To determine adverse maternal and neonatal outcomes among women with preeclampsia with severe features who delivered <34weeks comparing those with versus without a comorbid condition. A retrospective analysis from the U.S. Consortium on Safe Labor Study of deliveries <34weeks with preeclampsia with severe features. We examined the association of each comorbid condition versus none with adverse maternal and neonatal outcomes. The comorbidities (not mutually exclusive) were chronic hypertension, pregestational diabetes, gestational diabetes, twin gestation, and fetal growth restriction. Maternal outcome: eclampsia, thromboembolism, ICU admission, and/or death; and neonatal outcome: intracranial/periventricular hemorrhage, hypoxic-ischemic encephalopathy/periventricular leukomalacia, stillbirth, and/or perinatal death. Among 2217 deliveries, 50% had a comorbidity, namely chronic hypertension (30%), pregestational diabetes (8%), gestational diabetes (8%), twin gestation (10%), and fetal growth restriction (7%). Adverse maternal and neonatal outcomes occurred in 10% and 12% of pregnancies, respectively.
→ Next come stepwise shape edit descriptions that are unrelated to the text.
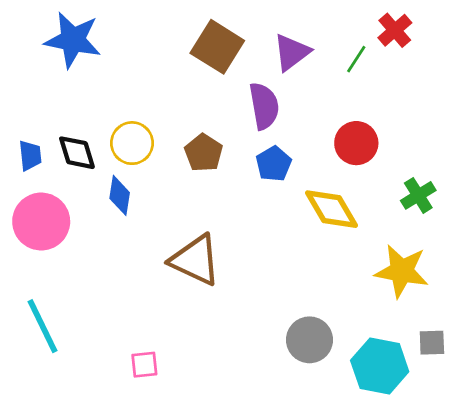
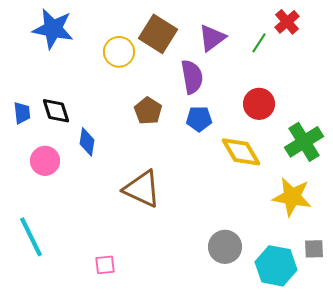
yellow circle: (132, 143) -> (119, 52), moved
blue pentagon: (274, 164) -> (199, 119), turned 30
green cross: (418, 195) -> (304, 142), size x1.5
pink circle: (41, 222) -> (45, 161), moved, size x0.7

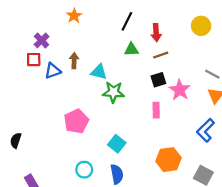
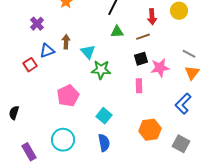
red arrow: (156, 33) -> (152, 17), moved
red square: (34, 60) -> (30, 65), moved, turned -32
cyan triangle: (99, 72) -> (88, 52), turned 35
pink star: (180, 90) -> (160, 68), turned 30
cyan circle: (84, 170) -> (63, 140), moved, size x1.5

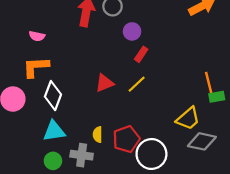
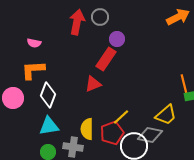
red rectangle: (141, 54) -> (106, 59), moved, size x1.6
yellow line: (137, 84) -> (121, 117), moved
yellow semicircle: (98, 135) -> (87, 129), size x1.5
gray diamond: (202, 141) -> (150, 135), moved

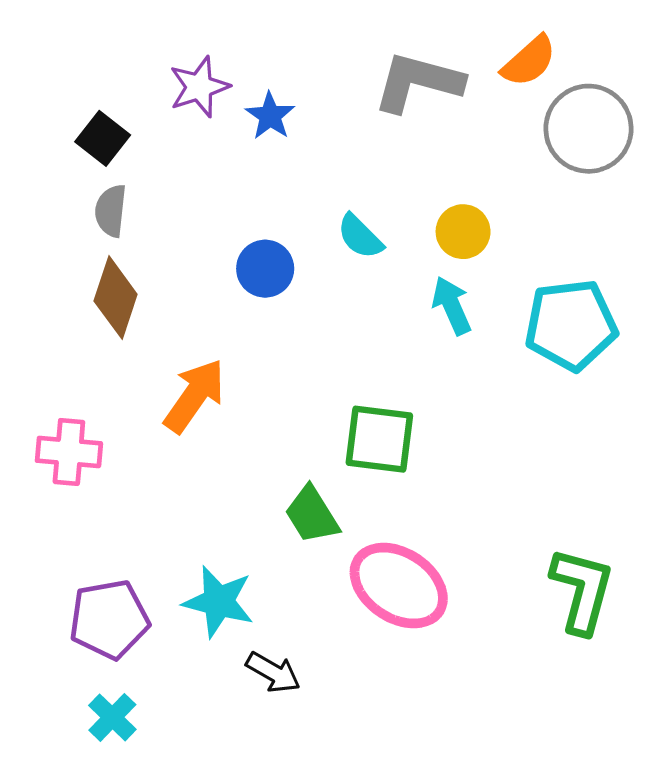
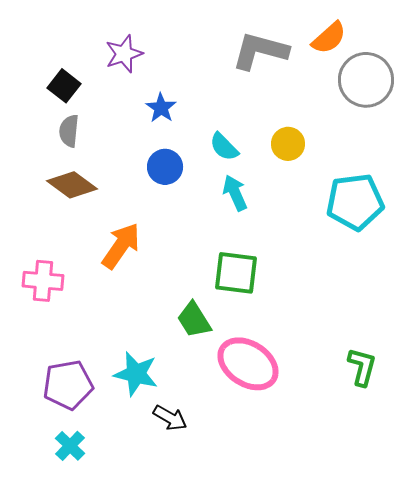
blue star: (270, 116) -> (161, 108), moved
brown diamond: (116, 298) -> (72, 185), turned -72
cyan arrow: (452, 306) -> (235, 193), moved
green L-shape: (582, 590) -> (362, 367), size x0.7

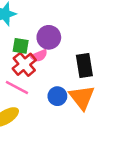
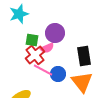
pink line: (17, 88) -> (43, 70), moved
blue circle: (57, 96) -> (58, 74), moved

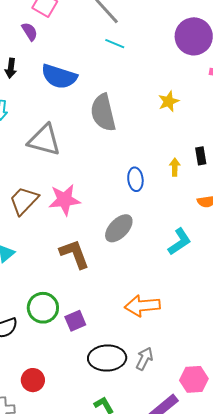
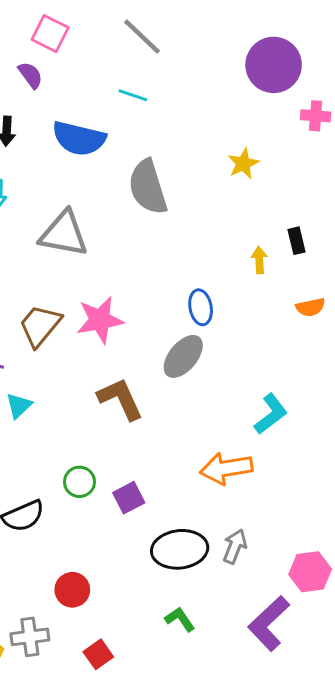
cyan line: (115, 44) -> (133, 95), moved
blue ellipse: (135, 179) -> (201, 307), moved
cyan L-shape: (180, 242) -> (271, 414), moved
green circle: (43, 308) -> (79, 482), size x0.7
Pregnancies with preeclampsia with severe features delivered <34weeks complicated by gestational diabetes (adjusted risk difference, aRD: -4.9%, 95%CI: -9.11 to -0.71), twin gestation (aRD: -5.1%, 95%CI: -8.63 to -1.73), and fetal growth restriction (aRD: -4.7%, 95%CI: -7.96 to -1.62) were less likely to result in adverse maternal outcome compared to pregnancies without comorbidity, but not chronic hypertension and pregestational diabetes. A pregnancy complicated by fetal growth restriction (aRD: 12.2%, 95%CI: 5.48 to 19.03) was more likely to result in adverse neonatal outcome, but not other comorbid conditions. Preeclampsia with severe features <34weeks complicated by comorbidity was generally not associated with an increased risk of adverse maternal and neonatal outcomes, with the exception of fetal growth restriction.